## PROVIDED MATERIAL
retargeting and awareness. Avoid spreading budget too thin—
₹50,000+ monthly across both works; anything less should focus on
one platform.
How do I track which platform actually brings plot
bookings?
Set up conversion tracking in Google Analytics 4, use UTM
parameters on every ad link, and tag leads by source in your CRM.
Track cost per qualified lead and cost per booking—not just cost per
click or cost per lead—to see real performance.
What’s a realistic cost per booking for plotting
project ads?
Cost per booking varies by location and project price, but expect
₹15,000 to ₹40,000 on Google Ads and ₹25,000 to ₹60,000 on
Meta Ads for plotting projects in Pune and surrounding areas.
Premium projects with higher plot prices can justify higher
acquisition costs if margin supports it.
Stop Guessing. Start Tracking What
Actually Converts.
--
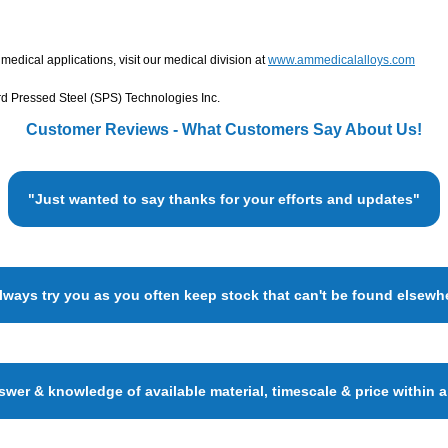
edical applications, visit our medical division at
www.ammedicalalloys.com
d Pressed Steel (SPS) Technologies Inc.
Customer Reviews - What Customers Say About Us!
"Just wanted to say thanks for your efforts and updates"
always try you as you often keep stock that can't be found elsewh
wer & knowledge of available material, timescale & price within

## HOW TO COMPLETE THIS TASK
Reproduce verbatim the lines above, from the line with "to ₹60,000 on" through the line with "Actually Converts.".

## WRITTEN RESPONSE
₹15,000 to ₹40,000 on Google Ads and ₹25,000 to ₹60,000 on
Meta Ads for plotting projects in Pune and surrounding areas.
Premium projects with higher plot prices can justify higher
acquisition costs if margin supports it.
Stop Guessing. Start Tracking What
Actually Converts.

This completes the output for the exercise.